Field boundary, Russellstown, Co. Kildare
Co. Kildare |
Ritual/Ceremonial
A low, unremarkable rise in a Kildare pasture conceals something that only became visible from the air, and even then only briefly, under the right conditions. In 1973, an aerial photograph taken as part of the Cambridge University Collection of Aerial Photography captured a pair of cropmarks at Russellstown: a circular enclosure overlain and apparently enclosed within a larger rectangular one, measuring roughly 70 metres on its northeast-to-southwest axis and around 60 metres northwest-to-southeast. Cropmarks form when buried features, walls, ditches, or filled pits, affect the growth of surface vegetation above them, producing faint but legible outlines that become readable from altitude.
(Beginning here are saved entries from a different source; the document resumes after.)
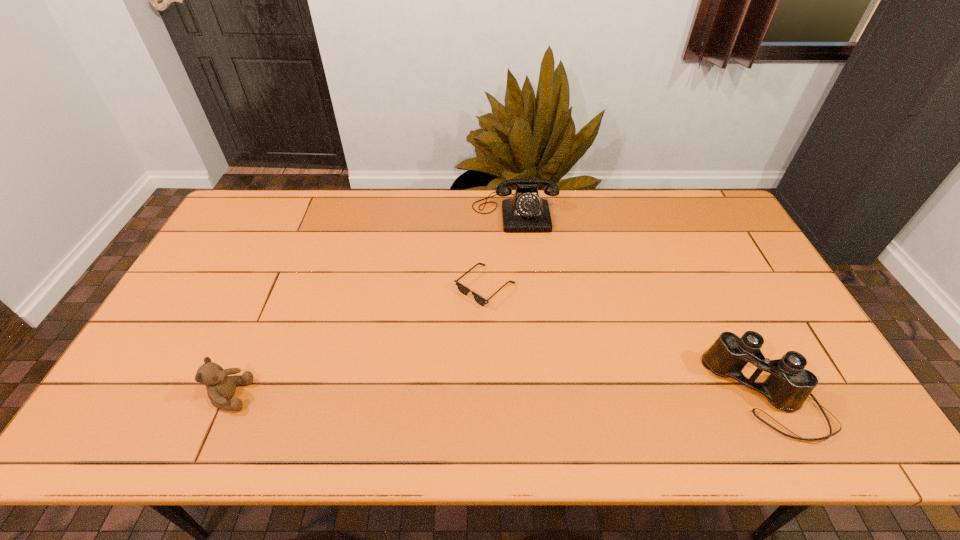 You are a GUI agent. You are given a task and a screenshot of the screen. Output one action in this format:
    pyautogui.click(x=<x>, y=<y>)
    Task: Click on the leftmost object
    
    Given the screenshot: What is the action you would take?
    [220, 387]

Where is `the rightmost object`? This screenshot has width=960, height=540. the rightmost object is located at coordinates (788, 386).

Where is `sunglasses`? The height and width of the screenshot is (540, 960). sunglasses is located at coordinates (464, 290).

You are a GUI agent. You are given a task and a screenshot of the screen. Output one action in this format:
    pyautogui.click(x=<x>, y=<y>)
    Task: Click on the third nearest object
    The image size is (960, 540).
    Given the screenshot: What is the action you would take?
    pyautogui.click(x=464, y=290)

What are the coordinates of `telephone` in the screenshot? It's located at (525, 212).

Identify the location of vacant point located 0.070m on the front-facing side of the leftmost object. (278, 395).

Image resolution: width=960 pixels, height=540 pixels. Find the location of `vacant space located 0.260m on the back of the binoculars`. vacant space located 0.260m on the back of the binoculars is located at coordinates (710, 282).

Find the location of a particular element. vacant area situated on the lenses of the shortest object is located at coordinates (470, 335).

Identify the location of free spot located on the lenses of the shortest object. (458, 376).

Image resolution: width=960 pixels, height=540 pixels. I want to click on vacant space located 0.130m on the lenses of the shortest object, so click(467, 347).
Walk the field today and there is nothing to see; no earthworks, no raised banks, no visible trace of either shape.
The circular enclosure is the older and more intriguing of the two forms. Circular enclosures in the Irish landscape are typically associated with early medieval settlement, the ringfort tradition that once produced thousands of such sites across the country. Here, though, the circular feature appears to have been absorbed into, or overlain by, a rectilinear boundary of considerably larger extent, possibly a later field system. What makes the relationship between the two especially curious is that neither feature appears on the first edition six-inch Ordnance Survey map of 1839, which is generally reliable for earthworks and banks that were still legible in the nineteenth century. Their absence from that map suggests that whatever physical presence they once had was already gone well before the surveyors passed through, leaving the 1973 photograph as the sole record of their existence.